Mon intuition selon laquelle le travail des enseignants s’opère en interaction avec les élèves se trouve confortée par ces critiques des modèles processus produit. Ces critiques argumentent l’impossibilité de saisir les composantes de l’action éducative en termes de variables caractéristiques des individus, du contexte ou des comportements. Elles conduisent leurs auteurs à proposer un autre cadre d’analyse, le cadre systémique. Les situations de classe sont analysées selon une grille repérant les opérations du maître et des élèves par des « fonctions » telles que : organiser, stimuler, inférer, réguler. En se rapprochant de la classe, la recherche devient qualitative et exploratoire. Les chercheurs analysant des séquences de classe se préoccupent des interactions langagières. Ils doivent trouver des découpages du temps des cours qui aient une certaine unité.

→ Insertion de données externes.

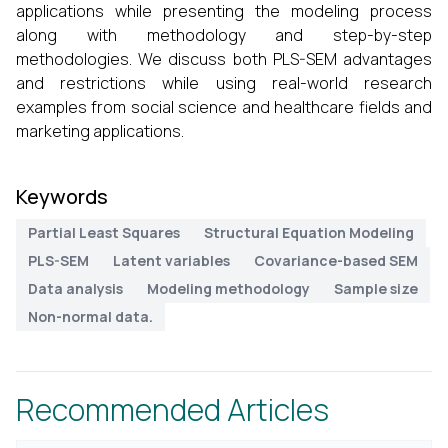
applications while presenting the modeling process
along with methodology and step-by-step
methodologies. We discuss both PLS-SEM advantages
and restrictions while using real-world research
examples from social science and healthcare fields and
marketing applications.
Keywords
Partial Least Squares
Structural Equation Modeling
PLS-SEM
Latent variables
Covariance-based SEM
Data analysis
Modeling methodology
Sample size
Non-normal data.
Recommended Articles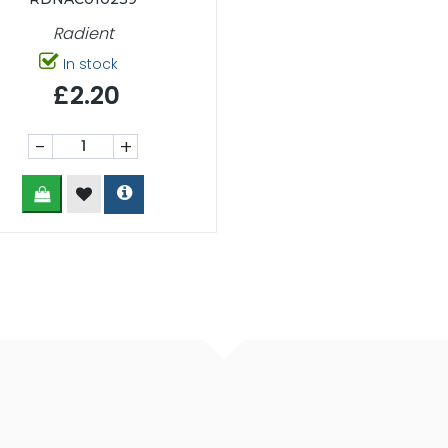
Radient
In stock
£2.20
-
+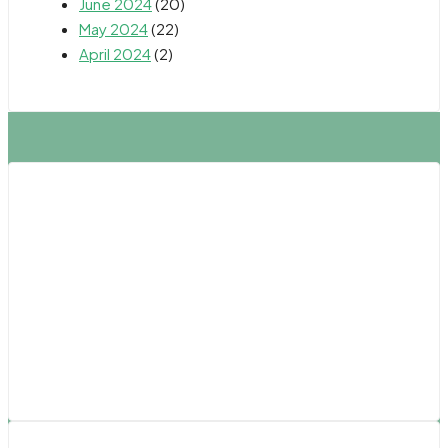
June 2024
(20)
May 2024
(22)
April 2024
(2)
Northern California
Fresno
Oakland
Sacramento
Salinas
San Francisco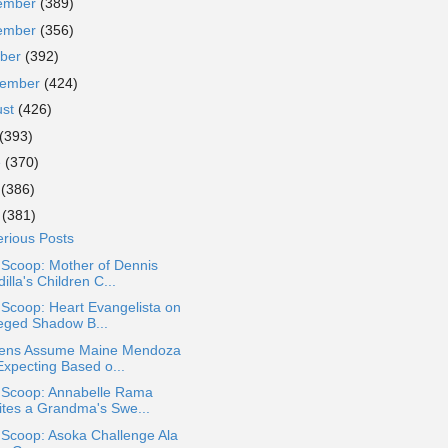
ember
(389)
ember
(356)
ober
(392)
tember
(424)
ust
(426)
(393)
e
(370)
y
(386)
l
(381)
rious Posts
 Scoop: Mother of Dennis
illa's Children C...
 Scoop: Heart Evangelista on
leged Shadow B...
zens Assume Maine Mendoza
Expecting Based o...
a Scoop: Annabelle Rama
ites a Grandma's Swe...
 Scoop: Asoka Challenge Ala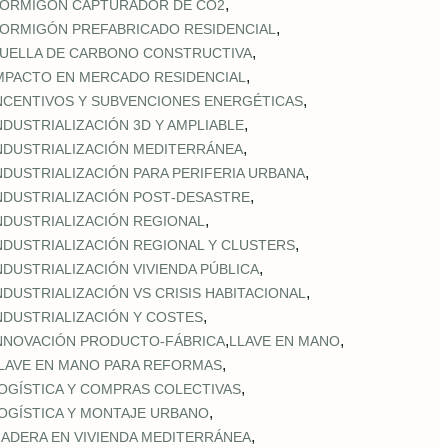
,
ORMIGÓN CAPTURADOR DE CO2
,
ORMIGÓN PREFABRICADO RESIDENCIAL
,
UELLA DE CARBONO CONSTRUCTIVA
,
MPACTO EN MERCADO RESIDENCIAL
,
NCENTIVOS Y SUBVENCIONES ENERGÉTICAS
,
NDUSTRIALIZACIÓN 3D Y AMPLIABLE
,
NDUSTRIALIZACIÓN MEDITERRÁNEA
,
NDUSTRIALIZACIÓN PARA PERIFERIA URBANA
,
NDUSTRIALIZACIÓN POST‑DESASTRE
,
NDUSTRIALIZACIÓN REGIONAL
,
NDUSTRIALIZACIÓN REGIONAL Y CLUSTERS
,
NDUSTRIALIZACIÓN VIVIENDA PÚBLICA
,
NDUSTRIALIZACIÓN VS CRISIS HABITACIONAL
,
NDUSTRIALIZACIÓN Y COSTES
,
,
NNOVACIÓN PRODUCTO-FÁBRICA
LLAVE EN MANO
,
LAVE EN MANO PARA REFORMAS
,
OGÍSTICA Y COMPRAS COLECTIVAS
,
OGÍSTICA Y MONTAJE URBANO
,
ADERA EN VIVIENDA MEDITERRÁNEA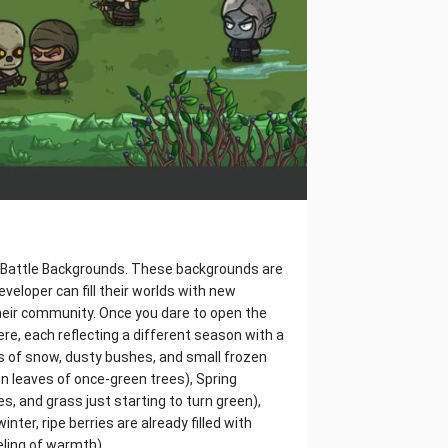
or Battle Backgrounds. These backgrounds are
eloper can fill their worlds with new
heir community. Once you dare to open the
here, each reflecting a different season with a
ps of snow, dusty bushes, and small frozen
n leaves of once-green trees), Spring
s, and grass just starting to turn green),
er, ripe berries are already filled with
eling of warmth).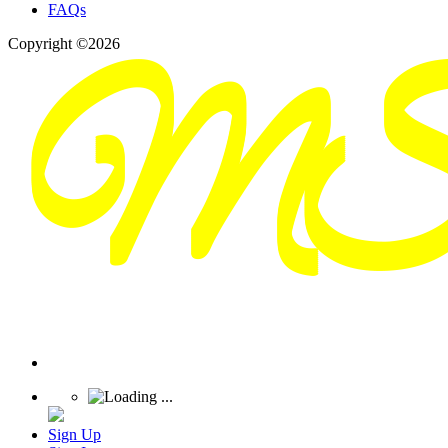
FAQs
Copyright ©2026
Sign Up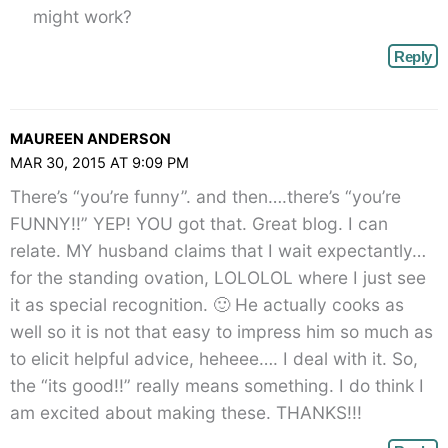
might work?
Reply
MAUREEN ANDERSON
MAR 30, 2015 AT 9:09 PM
There’s “you’re funny”. and then….there’s “you’re
FUNNY!!” YEP! YOU got that. Great blog. I can
relate. MY husband claims that I wait expectantly…
for the standing ovation, LOLOLOL where I just see
it as special recognition. 🙂 He actually cooks as
well so it is not that easy to impress him so much as
to elicit helpful advice, heheee…. I deal with it. So,
the “its good!!” really means something. I do think I
am excited about making these. THANKS!!!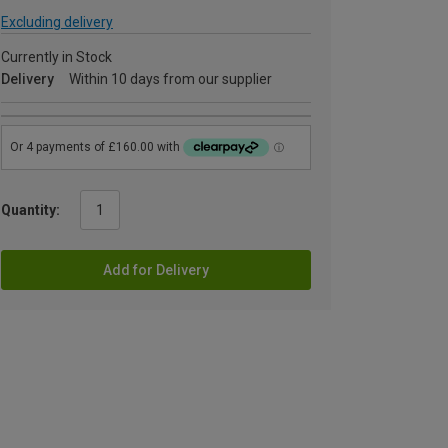
Excluding delivery
Currently in Stock
Delivery
Within 10 days from our supplier
Quantity:
Add for Delivery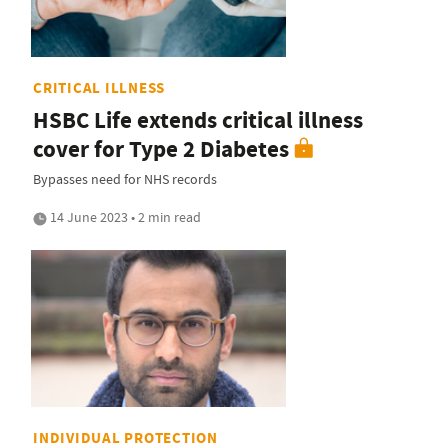
CRITICAL ILLNESS
HSBC Life extends critical illness
cover for Type 2 Diabetes
Bypasses need for NHS records
14 June 2023 • 2 min read
INDIVIDUAL PROTECTION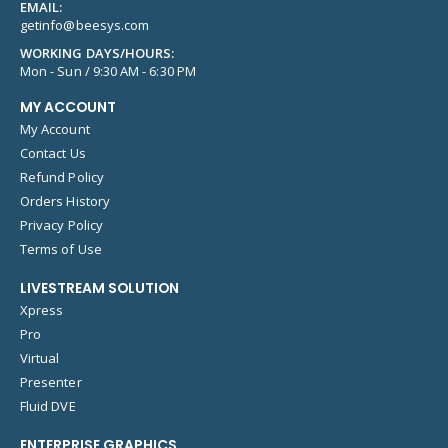
EMAIL:
getinfo@beesys.com
WORKING DAYS/HOURS:
Mon - Sun / 9:30 AM - 6:30 PM
MY ACCOUNT
My Account
Contact Us
Refund Policy
Orders History
Privacy Policy
Terms of Use
LIVESTREAM SOLUTION
Xpress
Pro
Virtual
Presenter
Fluid DVE
ENTERPRISE GRAPHICS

Altet (1994) les nomme « épisodes ». Comme les autres recherches qualitatives de types compréhensif ou phénoménologique qui se disent descriptives, ils perdent les moyens d’une collecte de données susceptibles d’être traitées par des modèles de régression.

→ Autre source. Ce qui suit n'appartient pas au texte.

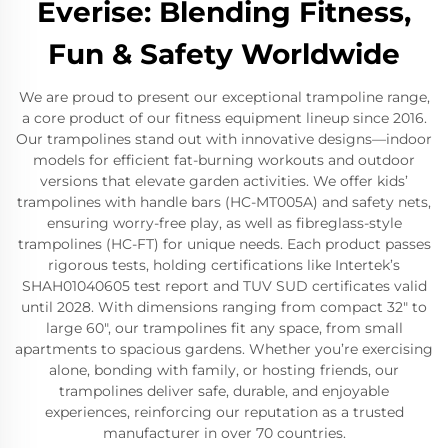
Everise: Blending Fitness,
Fun & Safety Worldwide
We are proud to present our exceptional trampoline range,
a core product of our fitness equipment lineup since 2016.
Our trampolines stand out with innovative designs—indoor
models for efficient fat-burning workouts and outdoor
versions that elevate garden activities. We offer kids’
trampolines with handle bars (HC-MT005A) and safety nets,
ensuring worry-free play, as well as fibreglass-style
trampolines (HC-FT) for unique needs. Each product passes
rigorous tests, holding certifications like Intertek’s
SHAH01040605 test report and TUV SUD certificates valid
until 2028. With dimensions ranging from compact 32" to
large 60", our trampolines fit any space, from small
apartments to spacious gardens. Whether you’re exercising
alone, bonding with family, or hosting friends, our
trampolines deliver safe, durable, and enjoyable
experiences, reinforcing our reputation as a trusted
manufacturer in over 70 countries.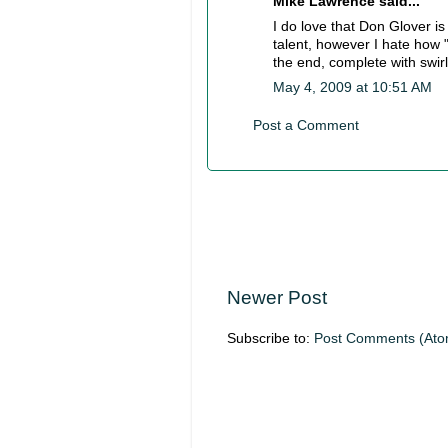
Mike Lawrence said...
I do love that Don Glover is
talent, however I hate how 
the end, complete with swi
May 4, 2009 at 10:51 AM
Post a Comment
Newer Post
Subscribe to:
Post Comments (Ato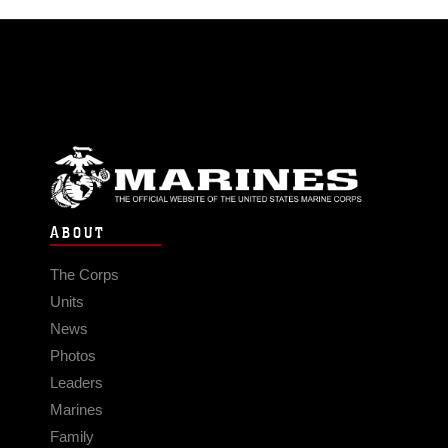
ABOUT
The Corps
Units
News
Photos
Leaders
Marines
Family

Cependant ces recherches se placent strictement dans le domaine pédagogique puisqu’elles portent uniquement sur la relation de communication entre les élèves et avec l’enseignant, indépendamment des contenus de connaissance qui font l’objet de l’activité commune.

Cette orientation, à mon sens, connaît une grave limite dans l’appréhension de l’action des professeurs. Elles adoptent en effet, un point de vue sur ce qui serait un bien agir de l’enseignant, orienté essentiellement vers un « bon ajustement » relationnel ce qui conduit précisément à laisser de côté la question des contenus d’enseignement.

L’idée est de lutter contre les malentendus de la communication, mais les appartenances sociales ou les adhésions idéologiques etc. des acteurs sont ignorées, comme si l’école était hors de la société.

Le modèle de l’action éducative est donc complexifié dans les travaux inspirés d’un paradigme systémique. Le modèle de l’action en situation

qu’ils adoptent n’est plus un simple modèle de choix, mais un modèle inspiré de l’idée du praticien réflexif. Cependant le critère du bien agir est tout entier du côté de la relation aux élèves. Du double agenda de l’enseignant, gérer les contenus et gérer la relation des élèves aux contenus, n’est retenue que la composante relationnelle, l’imbrication mutuelle de ces deux agendas est ignorée. L’idée de l’action du professeur qui en ressort reste donc tronquée puisque la spécificité de l’éducation scolaire qui est d’enseigner des connaissances valables n’est pas réellement inscrite dans ces descriptions de l’action.